> **Input for this task**
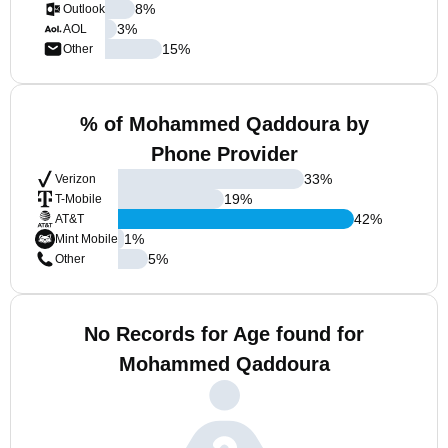
8
%
Outlook
3
%
AOL
15
%
Other
% of Mohammed Qaddoura by
Phone Provider
33
%
Verizon
19
%
T-Mobile
42
%
AT&T
1
%
Mint Mobile
5
%
Other
No Records for Age found for
Mohammed Qaddoura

> **Task directions**
Once the pictures are set aside, write out each record exactly.

> **Output for this exercise**
8
%
Outlook
3
%
AOL
15
%
Other
% of Mohammed Qaddoura by
Phone Provider
33
%
Verizon
19
%
T-Mobile
42
%
AT&T
1
%
Mint Mobile
5
%
Other
No Records for Age found for
Mohammed Qaddoura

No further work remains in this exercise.